Shell tab-completion for service command broken as root

This is disabled by default on Ubuntu.

Read your /root/.bashrc:

# enable programmable completion features (you don't need to enable
# this, if it's already enabled in /etc/bash.bashrc and /etc/profile
# sources /etc/bash.bashrc).
#if [ -f /etc/bash_completion ] && ! shopt -oq posix; then
#    . /etc/bash_completion
#fi

Bash completion is all commented out. Apparently there's a reason for it I'm not aware of (recovery single user mode perhaps?).
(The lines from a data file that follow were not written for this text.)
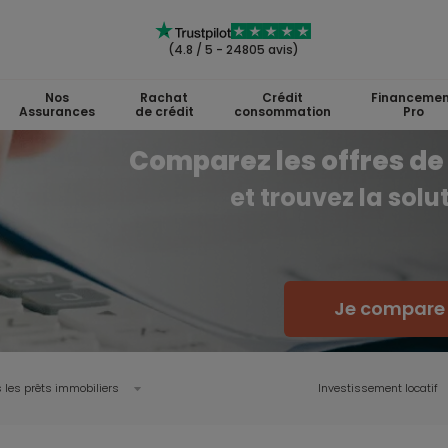
(4.8 / 5 - 24805 avis)
Nos
Rachat
Crédit
Financemen
Assurances
de crédit
consommation
Pro
Comparez les offres de 
et trouvez la sol
Je compare l
 les prêts immobiliers
Investissement locatif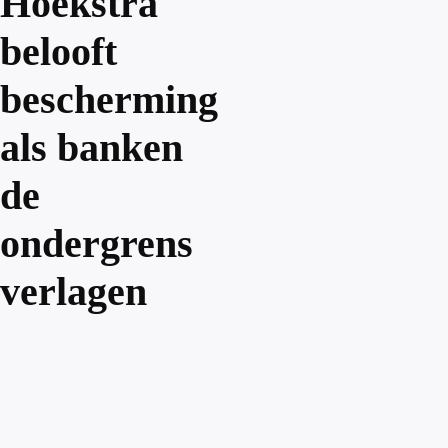
Hoekstra
belooft
bescherming
als banken
de
ondergrens
verlagen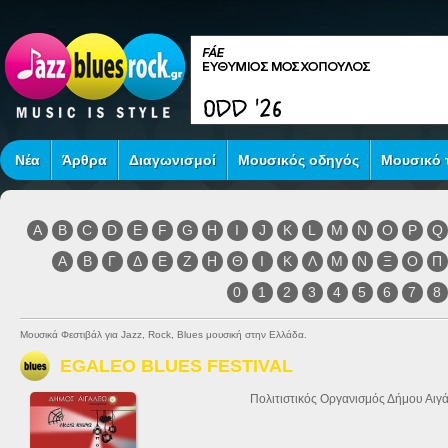
Νέα
Άρθρα
Διαγωνισμοί
Μουσικός οδηγός
Μουσικό τ
A
B
C
D
E
F
G
H
I
J
K
L
M
N
O
P
Q
Α
Β
Γ
Δ
Ε
Ζ
Η
Θ
Ι
Κ
Λ
Μ
Ν
Ξ
Ο
Π
0
1
2
3
4
5
6
7
8
Μουσικά Φεστιβάλ για Jazz, Rock, Blues μουσική στην Ελλάδα.
EGALEO BLUES FESTIVAL
Πολιτιστικός Οργανισμός Δήμου Αιγ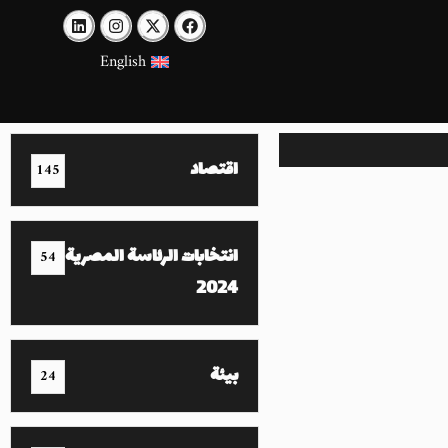
English
اقتصاد
145
انتخابات الرئاسة المصرية
54
2024
بيئة
24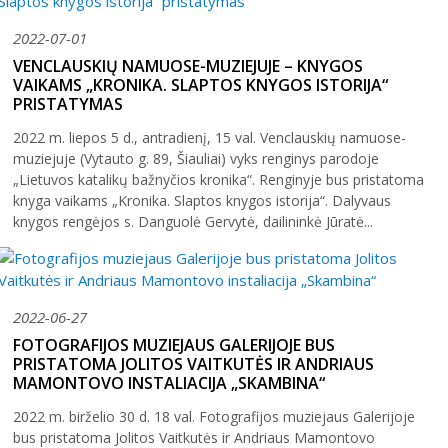
2004–2017 m. festivalis
2022-07-01
VENCLAUSKIŲ NAMUOSE-MUZIEJUJE – KNYGOS
VAIKAMS „KRONIKA. SLAPTOS KNYGOS ISTORIJA“
PRISTATYMAS
2022 m. liepos 5 d., antradienį, 15 val. Venclauskių namuose-
muziejuje (Vytauto g. 89, Šiauliai) vyks renginys parodoje
„Lietuvos katalikų bažnyčios kronika“. Renginyje bus pristatoma
knyga vaikams „Kronika. Slaptos knygos istorija“. Dalyvaus
knygos rengėjos s. Danguolė Gervytė, dailininkė Jūratė...
2022-06-27
FOTOGRAFIJOS MUZIEJAUS GALERIJOJE BUS
PRISTATOMA JOLITOS VAITKUTĖS IR ANDRIAUS
MAMONTOVO INSTALIACIJA „SKAMBINA“
2022 m. birželio 30 d. 18 val. Fotografijos muziejaus Galerijoje
bus pristatoma Jolitos Vaitkutės ir Andriaus Mamontovo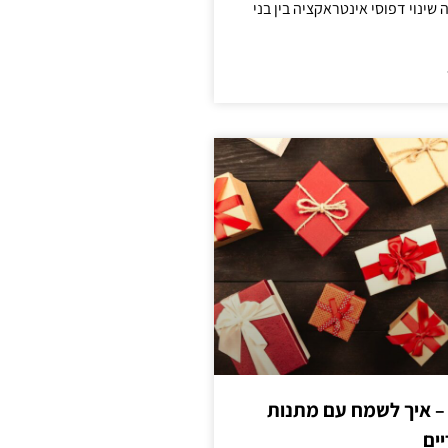
ינוי דפוסי אינטראקציה בין בני
 – איך לשמח עם מתנות
ים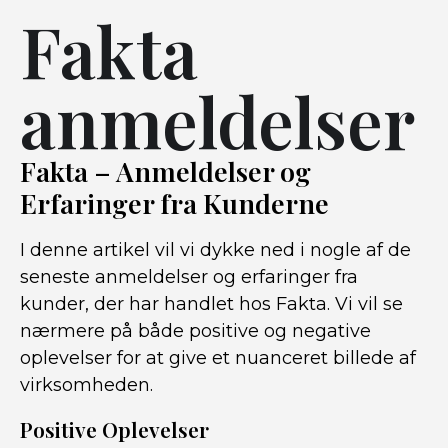
Fakta
anmeldelser
Fakta – Anmeldelser og
Erfaringer fra Kunderne
I denne artikel vil vi dykke ned i nogle af de
seneste anmeldelser og erfaringer fra
kunder, der har handlet hos Fakta. Vi vil se
nærmere på både positive og negative
oplevelser for at give et nuanceret billede af
virksomheden.
Positive Oplevelser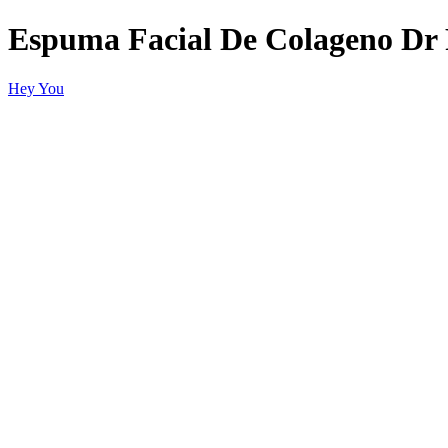
Espuma Facial De Colageno Dr 
Hey You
The reason for why it does work when you do sudo su, sudo -s, sudo bash is that it doesn't really run login to make you completely root. When running sudo su - or sudo -i it really does completely logs you in as that user. Here, by example of the environment variable $HOME, more of this difference:

gert@gert-laptop:~$ id
uid=1000(gert) gid=1000(gert) groups=1000(gert),4(adm),7(lp),24(cdrom),27(sudo),[...]
gert@gert-laptop:~$ echo $HOME
/home/gert
gert@gert-laptop:~$ sudo -s
root@gert-laptop:~# id
uid=0(root) gid=0(root) groups=0(root)
root@gert-laptop:~# echo $HOME
/home/gert
root@gert-laptop:~# exit
gert@gert-laptop:~$ sudo su -
root@gert-laptop:~# id
uid=0(root) gid=0(root) groups=0(root)
root@gert-laptop:~# echo $HOME
/root

Ok so I've figured it out, sort of.

Things that work:

  • sudo -i
  • sudo su -


Things that don't work:

  • sudo -s
  • sudo su
  • sudo bash

So it appears to me that in the former case, you're actually creating a new login shell, so bashrc, profile, etc are loaded correctly, either from ~ or from /etc/skel. In the latter case you're just "executing bash as root" and not actually loading all those critical functions into the shell for autocomplete and the like.

Caveat: My explanation might be 100% wrong. But the top group does work.